A reader asked: “Is there a correlation between guru success and age. I ask this because: (1) Nassim Taleb talks about the success of younger traders (prior to blowing up at some point); and, (2) pessimism increases with age, or so it seems, and older traders are therefore likely to miss uptrends.”
There is some research relevant to your question based on mutual/hedge fund and fund manager data. See:
“What It Takes to Drive the Big (Hedge Fund) Rigs” …smart young (hedge fund) drivers wanted.
“Success Factors for Mutual Funds Worldwide” …mutual fund investors venturing into the international arena may want to apply these findings to screen funds according to size, age, fees, management and country.
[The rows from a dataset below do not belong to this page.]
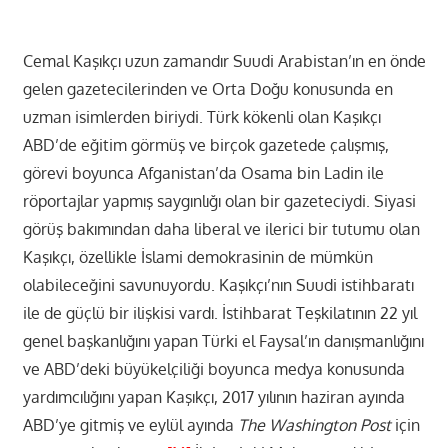
Cemal Kaşıkçı uzun zamandır Suudi Arabistan’ın en önde
gelen gazetecilerinden ve Orta Doğu konusunda en
uzman isimlerden biriydi. Türk kökenli olan Kaşıkçı
ABD’de eğitim görmüş ve birçok gazetede çalışmış,
görevi boyunca Afganistan’da Osama bin Ladin ile
röportajlar yapmış saygınlığı olan bir gazeteciydi. Siyasi
görüş bakımından daha liberal ve ilerici bir tutumu olan
Kaşıkçı, özellikle İslami demokrasinin de mümkün
olabileceğini savunuyordu. Kaşıkçı’nın Suudi istihbaratı
ile de güçlü bir ilişkisi vardı. İstihbarat Teşkilatının 22 yıl
genel başkanlığını yapan Türki el Faysal’ın danışmanlığını
ve ABD’deki büyükelçiliği boyunca medya konusunda
yardımcılığını yapan Kaşıkçı, 2017 yılının haziran ayında
ABD’ye gitmiş ve eylül ayında
The Washington Post
için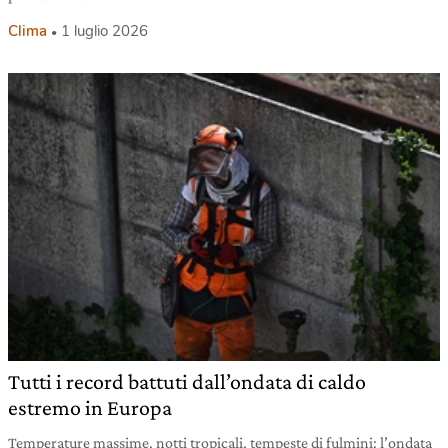
Clima
1 luglio 2026
Tutti i record battuti dall’ondata di caldo
estremo in Europa
Temperature massime, notti tropicali, tempeste di fulmini: l’ondata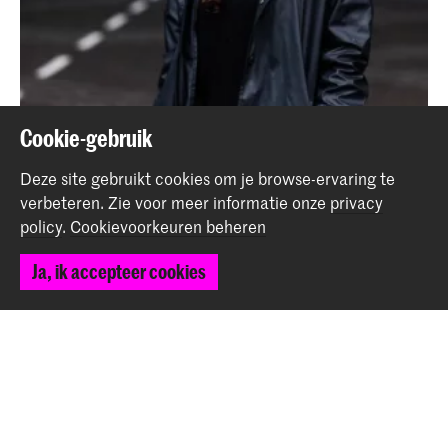
Cookie-gebruik
Farzaneh Nouri:”The knowledge transfer among
Deze site gebruikt cookies om je browse-ervaring te
students, teachers and staff is extraordinary”
verbeteren.
Zie voor meer informatie onze
privacy
Nieuws
policy
.
Cookievoorkeuren beheren
Ja, ik accepteer cookies
Terug naar boven
Contact
Spuiplein 150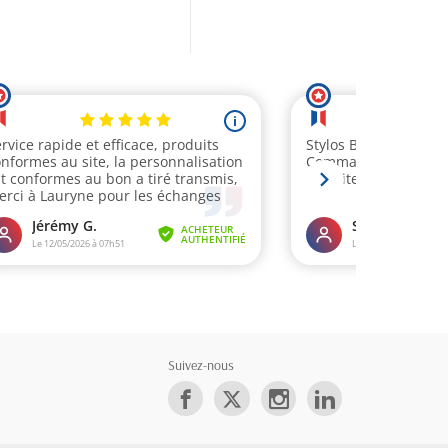
Suivez-nous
“A Fresh Hedge Fund Horse Every Couple of Years?” …investors may want to get a fresh hedge fund horse every two or three years.
“The Outperformance of (Truly) New Hedge Funds” …hedge funds that are truly new offer investors notable average outperformance for the first couple of years. However, funds that back fill prior performance data when they first start reporting appear to have already “used up” their startup alpha.
“Outperformance of Distinctive Hedge Fund Strategies?” …hedge fund investors are probably better off with maverick funds, perhaps new ones every couple of years, than with those cut from the herd.
The evidence supports your hypothesis more than it conflicts. The age of funds versus the age of fund managers may be a confounding factor.